Mills had been on her computer when the force of the explosion blew a nearby window out, covering her in glass shards and dirt from a plant that was knocked over.
Immediately the two rushed to get out, grabbing their two dogs, Bailey and Gunter, and driving to the first place they could think of, Meijer. They got a flat tire on the way from running over debris. A friend of theirs paid for them to stay at a motel for two nights, but now the reality of the situation has set in–they’re going to be homeless for several months.
“I broke down this morning for the first time,” Mills said. “She’s from Florida, so she has no family up here. She just has one sister, and she lives all the way in Florida. I’ve got an uncle and my mom, but my mom doesn’t like dogs, so she’s kind of on the fence about letting us stay there. And they’re telling us they’re not going to let us come back for another nine months.”

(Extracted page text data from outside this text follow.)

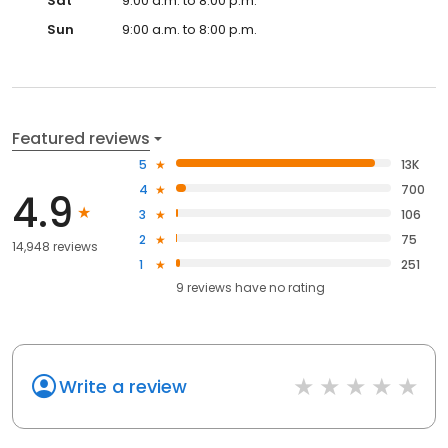
Sat
9:00 a.m. to 8:00 p.m.
Sun
9:00 a.m. to 8:00 p.m.
Featured reviews
5
13K
4
700
4.9
3
106
2
75
14,948 reviews
1
251
9
reviews have
no rating
Write a review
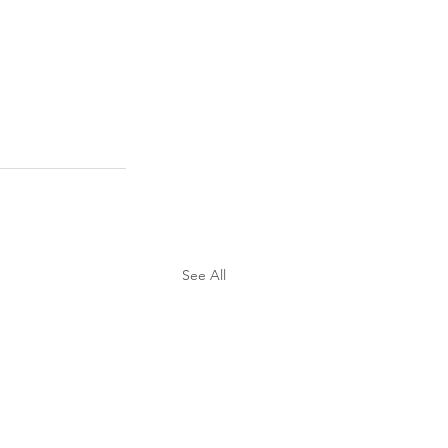
See All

During a press conference on Nov. 23, Mayor Sheldon Neeley said that 27 homes had their utilities turned off by Consumers Energy and the water department to prevent further damage. With boarded up windows, no power, and no water, it may be months before people can come back to stay in their homes.
According to a press release from the city on Nov. 24, five families have been relocated to hotels with one in process.
“The damage right now is you’re out of your home,” Beauchamp said. “So you have living expenses. Wherever you’re with a relative or whether you’re eating in a restaurant, or whether you’re staying in a hotel, we can help you with those…you need to get in the loop.”
If you are a resident who was affected by the fires, you can call The Red Cross at 1-800-733-2767, or visit them inside of the St. Pius X Catholic Church located at 3139 Hogarth Ave, although they will not be in there on Thanksgiving day, Nov. 25.